Straight-line depreciation divides the cost evenly over the useful life. $120,000 ÷ 8 years = $15,000 per year. Since there's no salvage value, the full cost is depreciated.

Answer Options
A
$20,000
B
$15,000
C
$12,000
D
$18,000

Why This Is the Correct Answer

Option B is correct because straight-line depreciation calculates annual depreciation by dividing the total depreciable cost by the useful life in years. With equipment costing $120,000, no salvage value, and an 8-year useful life, the calculation is straightforward: $120,000 ÷ 8 = $15,000 per year. This method spreads the cost evenly across all years of the asset's useful life.

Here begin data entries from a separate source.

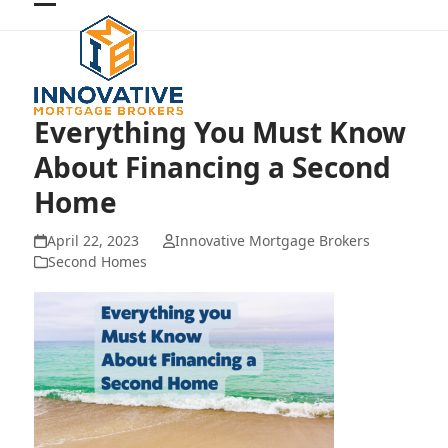
Skip
Open
Close
to
mobile
mobile
content
menu
menu
Everything You Must Know
About Financing a Second
Home
April 22, 2023
Innovative Mortgage Brokers
Second Homes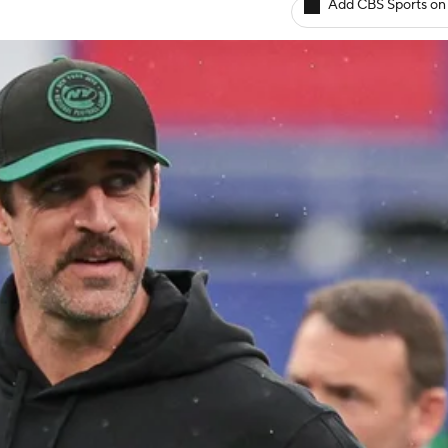
Add CBS Sports on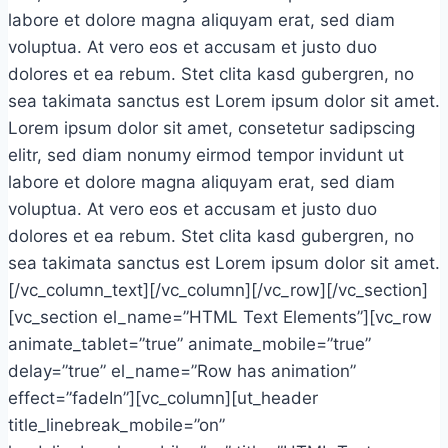
labore et dolore magna aliquyam erat, sed diam
voluptua. At vero eos et accusam et justo duo
dolores et ea rebum. Stet clita kasd gubergren, no
sea takimata sanctus est Lorem ipsum dolor sit amet.
Lorem ipsum dolor sit amet, consetetur sadipscing
elitr, sed diam nonumy eirmod tempor invidunt ut
labore et dolore magna aliquyam erat, sed diam
voluptua. At vero eos et accusam et justo duo
dolores et ea rebum. Stet clita kasd gubergren, no
sea takimata sanctus est Lorem ipsum dolor sit amet.
[/vc_column_text][/vc_column][/vc_row][/vc_section]
[vc_section el_name=”HTML Text Elements”][vc_row
animate_tablet=”true” animate_mobile=”true”
delay=”true” el_name=”Row has animation”
effect=”fadeIn”][vc_column][ut_header
title_linebreak_mobile=”on”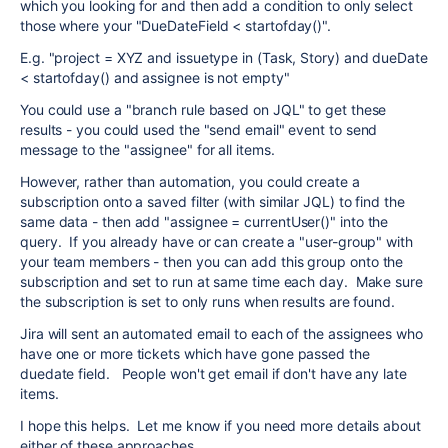
which you looking for and then add a condition to only select
those where your "DueDateField < startofday()".
E.g. "project = XYZ and issuetype in (Task, Story) and dueDate
< startofday() and assignee is not empty"
You could use a "branch rule based on JQL" to get these
results - you could used the "send email" event to send
message to the "assignee" for all items.
However, rather than automation, you could create a
subscription onto a saved filter (with similar JQL) to find the
same data - then add "assignee = currentUser()" into the
query. If you already have or can create a "user-group" with
your team members - then you can add this group onto the
subscription and set to run at same time each day. Make sure
the subscription is set to only runs when results are found.
Jira will sent an automated email to each of the assignees who
have one or more tickets which have gone passed the
duedate field. People won't get email if don't have any late
items.
I hope this helps. Let me know if you need more details about
either of these approaches.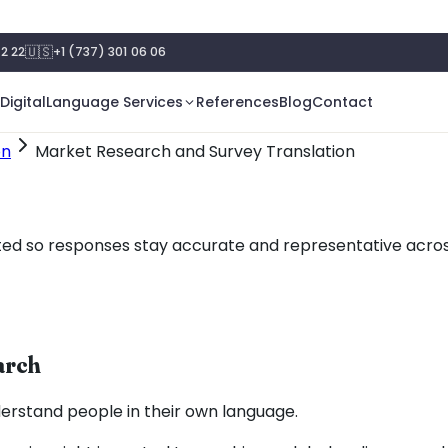
🇺🇸
2 22
+1 (737) 301 06 06
Digital
Language Services
References
Blog
Contact
on
Market Research and Survey Translation
ted so responses stay accurate and representative across
arch
erstand people in their own language.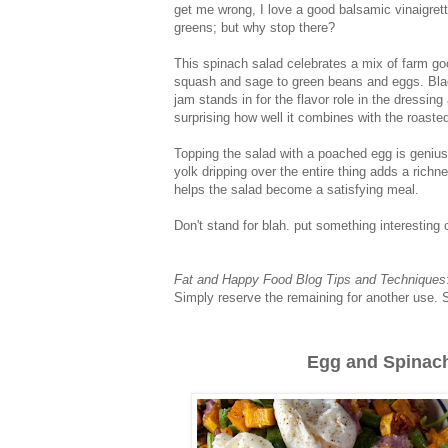
get me wrong, I love a good balsamic vinaigrett
greens; but why stop there?
This spinach salad celebrates a mix of farm go
squash and sage to green beans and eggs. Bla
jam stands in for the flavor role in the dressing 
surprising how well it combines with the roaste
Topping the salad with a poached egg is geniu
yolk dripping over the entire thing adds a richn
helps the salad become a satisfying meal.
Don't stand for blah. put something interesting
Fat and Happy Food Blog Tips and Techniques
Simply reserve the remaining for another use. S
Egg and Spinach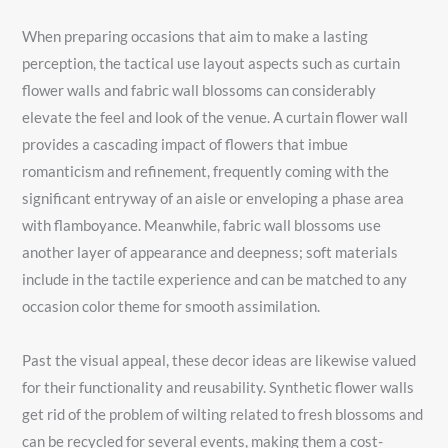
When preparing occasions that aim to make a lasting
perception, the tactical use layout aspects such as curtain
flower walls and fabric wall blossoms can considerably
elevate the feel and look of the venue. A curtain flower wall
provides a cascading impact of flowers that imbue
romanticism and refinement, frequently coming with the
significant entryway of an aisle or enveloping a phase area
with flamboyance. Meanwhile, fabric wall blossoms use
another layer of appearance and deepness; soft materials
include in the tactile experience and can be matched to any
occasion color theme for smooth assimilation.
Past the visual appeal, these decor ideas are likewise valued
for their functionality and reusability. Synthetic flower walls
get rid of the problem of wilting related to fresh blossoms and
can be recycled for several events, making them a cost-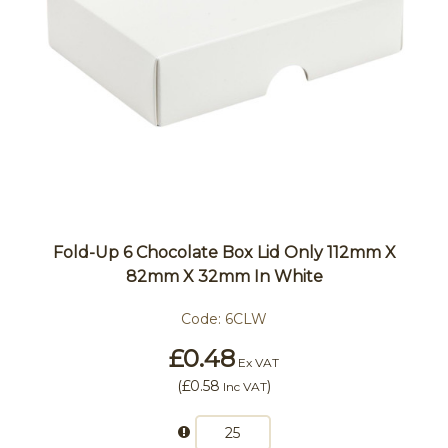
Fold-Up 6 Chocolate Box Lid Only 112mm X
82mm X 32mm In White
Code:
6CLW
£0.48
Ex VAT
(
£0.58
)
Inc VAT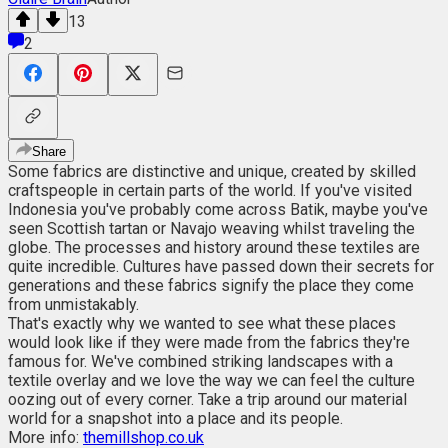
13
2
Share
Some fabrics are distinctive and unique, created by skilled
craftspeople in certain parts of the world. If you've visited
Indonesia you've probably come across Batik, maybe you've
seen Scottish tartan or Navajo weaving whilst traveling the
globe. The processes and history around these textiles are
quite incredible. Cultures have passed down their secrets for
generations and these fabrics signify the place they come
from unmistakably.
That's exactly why we wanted to see what these places
would look like if they were made from the fabrics they're
famous for. We've combined striking landscapes with a
textile overlay and we love the way we can feel the culture
oozing out of every corner. Take a trip around our material
world for a snapshot into a place and its people.
More info:
themillshop.co.uk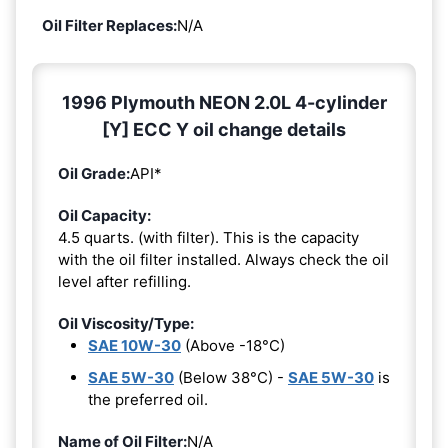
Oil Filter Replaces:
N/A
1996 Plymouth NEON 2.0L 4-cylinder
[Y] ECC Y oil change details
Oil Grade:
API*
Oil Capacity:
4.5 quarts. (with filter). This is the capacity
with the oil filter installed. Always check the oil
level after refilling.
Oil Viscosity/Type:
SAE 10W-30
(Above -18°C)
SAE 5W-30
(Below 38°C) -
SAE 5W-30
is
the preferred oil.
Name of Oil Filter:
N/A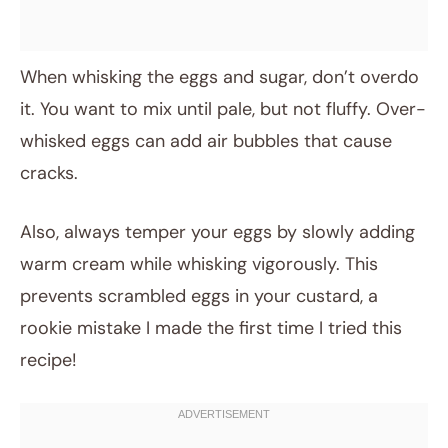
When whisking the eggs and sugar, don’t overdo
it. You want to mix until pale, but not fluffy. Over-
whisked eggs can add air bubbles that cause
cracks.
Also, always temper your eggs by slowly adding
warm cream while whisking vigorously. This
prevents scrambled eggs in your custard, a
rookie mistake I made the first time I tried this
recipe!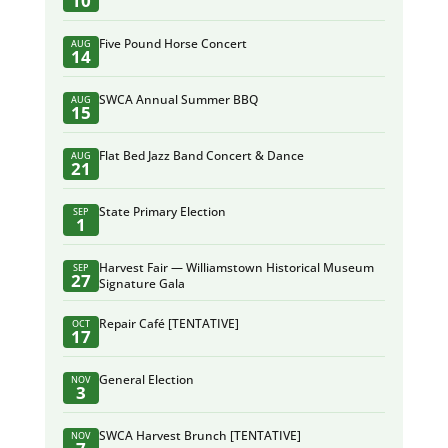
10
Five Pound Horse Concert
AUG
14
SWCA Annual Summer BBQ
AUG
15
Flat Bed Jazz Band Concert & Dance
AUG
21
State Primary Election
SEP
1
Harvest Fair — Williamstown Historical Museum
SEP
27
Signature Gala
Repair Café [TENTATIVE]
OCT
17
General Election
NOV
3
SWCA Harvest Brunch [TENTATIVE]
NOV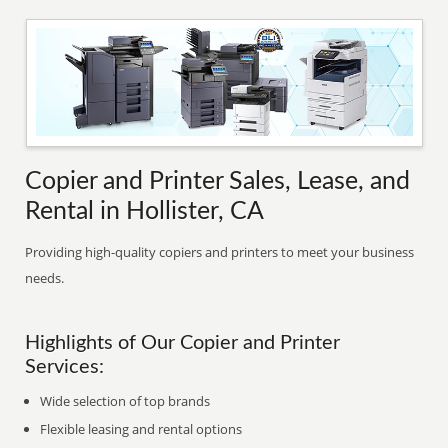
Copier and Printer Sales, Lease, and
Rental in Hollister, CA
Providing high-quality copiers and printers to meet your business
needs.
Highlights of Our Copier and Printer
Services:
Wide selection of top brands
Flexible leasing and rental options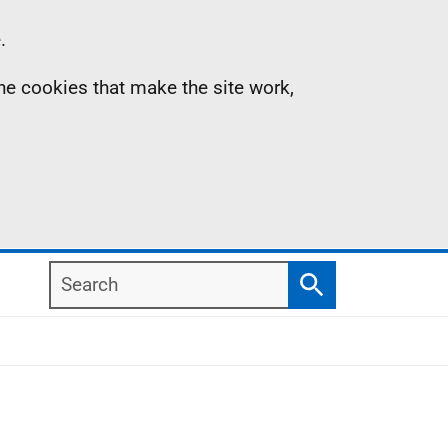
.
the cookies that make the site work,
Search
Search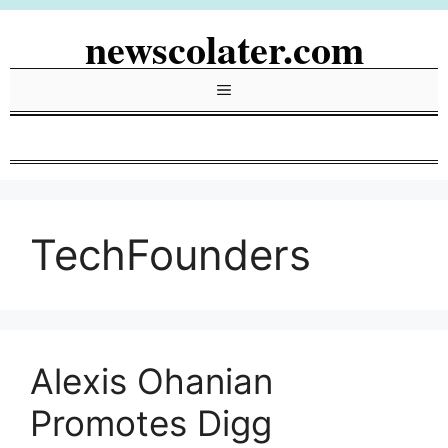
Skip
newscolater.com
to
content
Menu
TechFounders
Alexis Ohanian
Promotes Digg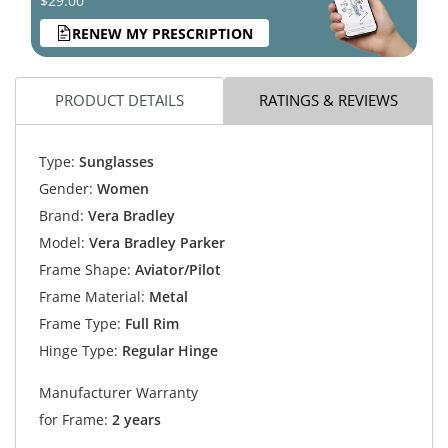
$29.00
RENEW MY PRESCRIPTION
PRODUCT DETAILS
RATINGS & REVIEWS
Type:
Sunglasses
Gender:
Women
Brand:
Vera Bradley
Model:
Vera Bradley Parker
Frame Shape:
Aviator/Pilot
Frame Material:
Metal
Frame Type:
Full Rim
Hinge Type:
Regular Hinge
Manufacturer Warranty
for Frame:
2 years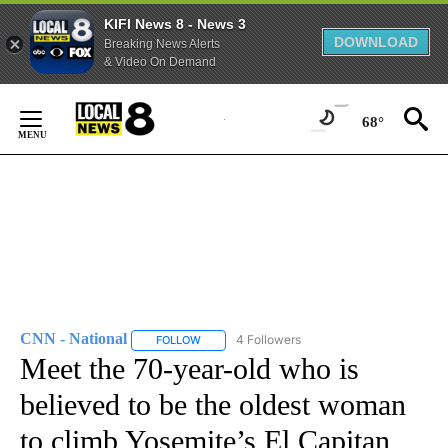
KIFI News 8 - News 3
DOWNLOAD
Breaking News Alerts
& Video On Demand
Skip
to
68°
Content
CNN - National
4 Followers
FOLLOW
FOLLOW "CNN - NATIONAL" TO RECEIVE NOTI
Meet the 70-year-old who is
believed to be the oldest woman
to climb Yosemite’s El Capitan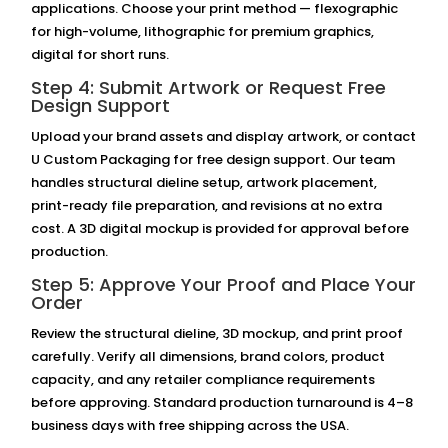
applications. Choose your print method — flexographic
for high-volume, lithographic for premium graphics,
digital for short runs.
Step 4: Submit Artwork or Request Free
Design Support
Upload your brand assets and display artwork, or contact
U Custom Packaging for free design support. Our team
handles structural dieline setup, artwork placement,
print-ready file preparation, and revisions at no extra
cost. A 3D digital mockup is provided for approval before
production.
Step 5: Approve Your Proof and Place Your
Order
Review the structural dieline, 3D mockup, and print proof
carefully. Verify all dimensions, brand colors, product
capacity, and any retailer compliance requirements
before approving. Standard production turnaround is 4–8
business days with free shipping across the USA.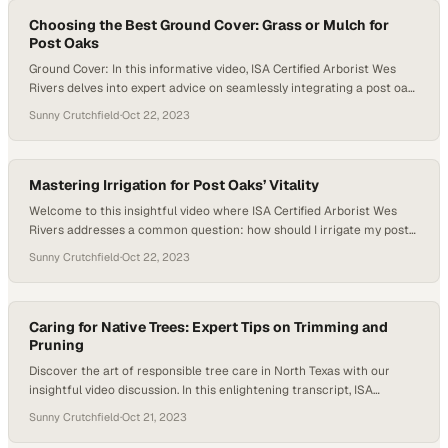
Choosing the Best Ground Cover: Grass or Mulch for
Post Oaks
Ground Cover: In this informative video, ISA Certified Arborist Wes
Rivers delves into expert advice on seamlessly integrating a post oak
tree into a newly developed landscape. The discussion revolves
Sunny Crutchfield
·
Oct 22, 2023
around optimizing the tree’s growth and vitality amidst construction.
Wes highlights the significance of creating a dedicated space around
the post oak. He…
Mastering Irrigation for Post Oaks’ Vitality
Welcome to this insightful video where ISA Certified Arborist Wes
Rivers addresses a common question: how should I irrigate my post
oak trees? Many people have irrigation systems installed in their
Sunny Crutchfield
·
Oct 22, 2023
landscapes, but these systems are typically designed to water the
grass, shrubs, and shallow-rooted species around the yard. However,
post oaks require a different…
Caring for Native Trees: Expert Tips on Trimming and
Pruning
Discover the art of responsible tree care in North Texas with our
insightful video discussion. In this enlightening transcript, ISA
Certified Arborist James Allen delves into the world of native trees,
Sunny Crutchfield
·
Oct 21, 2023
spotlighting the iconic post oaks that grace our landscape. Unveiling
the secrets to proper maintenance, we uncover the importance of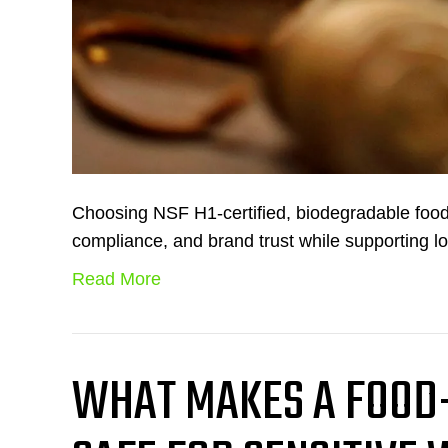
Choosing NSF H1-certified, biodegradable food
compliance, and brand trust while supporting lo
Read More
WHAT MAKES A FOOD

Why the Other Options Are Wrong

Option A: $20,000

This answer of $12,000 would result from incorrectly dividing $120,000 by 10 years instead of the given 8-year useful life, showing a calculation error.

Option C: $12,000

This answer of $20,000 would result from dividing $120,000 by 6 years instead of the correct 8-year useful life specified in the problem.

Option D: $18,000

This answer of $18,000 appears to come from dividing $120,000 by approximately 6.67 years, which doesn't match the given 8-year useful life.

Memory Technique

Remember 'SLD' - Straight Line = Divide. Simply divide the net cost (cost minus salvage) by the years of useful life for equal annual amounts.

Reference Hint

Look up 'Depreciation Methods' or 'Straight-Line Depreciation' in the accounting or business management section of your reference materials.